In detail, French greenhouse gas emissions even increased by 0.5% in the third quarter year-on-year, after a drop of 5% and 2.2% during the first two quarters of 2024. A first in three years: the last jump in emissions was so far in 2021, in a context of an abrupt restart of activity after the health crisis linked to Covid-19.
Less sustained drop in emissions in industry
A good student, the industry continues to reduce its direct greenhouse gas emissions, with a decline of 1.3% in the third quarter. This decline, however, slowed down over the period: the drop in emissions from French factories was twice as significant in the previous quarter, at 2.8%. In total, the industry emitted 46 million tonnes of CO2 equivalent (MtCO2e) over the first nine months of the year. It has thus spent almost 70% of its annual carbon budget set by SNBC-2, according to adjusted figures for 2019.
Emissions from electrical energy production are also being reduced, thanks to “less use of fossil fuels in electricity production, with a share falling from 14% in the third quarter of 2023 to 6% for this third quarter of 2024” , specifies the report.
Conversely, the transport sector – the largest emitter in France – has recorded increasing emissions in recent months. This increase is mainly driven by an increase in road traffic emissions (+1.1% over the quarter). The sector has already spent almost all of its annual carbon budget set by SNBC-2.
Worst performer in the third quarter, the building recorded an inflation of its direct emissions of 12%. This increase comes from “the increase in emissions associated with the heating of residential and tertiary buildings in September 2024,” points out Citepa.
Carbon neutrality objective in 2050
The National Low Carbon Strategy (SNBC) sets a carbon neutrality objective for France by 2050. To achieve its target, this roadmap assigns, sector by sector, annual greenhouse gas emissions targets. not to be exceeded. These non-binding “carbon budgets” are lowered every five years.
According to the roadmap currently in force (the SNBC-2 revised in 2019), French factories must reach 53 million tonnes of CO2 equivalent in 2030, a reduction of a third of their emissions compared to 2015. To achieve this objective, the industry must therefore deflate its emissions by 1.9 million tonnes of CO2 equivalent per year over the period on average.
As an incentive, Emmanuel Macron had promised, in 2022, to allocate 5 billion euros in subsidies to the 50 highest-emitting industrial sites, on condition of following a plan to reduce their emissions by almost half between 2015 and 2030. Two years later, a large majority of cement manufacturers, steelmakers, chemists and petrochemists claimed to have started construction sites. Over the first nine months of 2024, the industry emitted the equivalent of 69% of the annual greenhouse gas emissions target.
Objective not achieved by counting carbon sinks
Alas, if the raw emissions indicators are generally green, they turn red when the objectives include carbon sinks, such as forests, responsible for absorbing greenhouse gases. The SNBC-2 objective planned to achieve a carbon sink capable of absorbing between 40 and 45 MtCO2e in 2030. The provisional estimates of the SNBC-3 now target a sink with an absorption capacity of 19 MtCO2e on this horizon. Among the causes of this shift, the mortality rate of French trees has increased by 80% in ten years, according to the latest edition of the forest inventory established by the IGN, in 2023.
To compensate for the crumbling of its carbon sink, France must therefore mechanically reduce its carbon budgets by sector.
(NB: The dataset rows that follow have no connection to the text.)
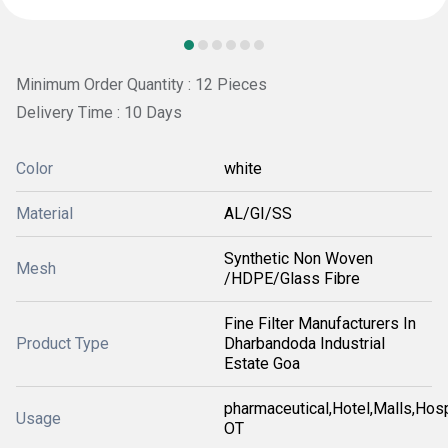
Minimum Order Quantity : 12 Pieces
Delivery Time : 10 Days
Color
white
Material
AL/GI/SS
Synthetic Non Woven
Mesh
/HDPE/Glass Fibre
Fine Filter Manufacturers In
Product Type
Dharbandoda Industrial
Estate Goa
pharmaceutical,Hotel,Malls,Hosp
Usage
OT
In the new SNBC-3 roadmap, currently under consultation, French industry must reach 45 million tonnes of CO2 equivalent emitted in 2030, or 8 MtCO2e less than SNBC-2.
The accumulation of greenhouse gases in the atmosphere has already led to an increase in the average temperature on Earth of 1.1°C compared to the pre-industrial era, according to the latest assessment report from the Panel of Experts Intergovernmental Panel on Climate Change (IPCC), published in 2023. In order to reduce the impacts of climate change, the Paris Climate Agreement, adopted by almost all countries in the world, sets the objective of containing climate change. ‘elevation average temperatures “well below 2°C” compared to the pre-industrial era, while continuing efforts to limit this increase to less than 1.5°C.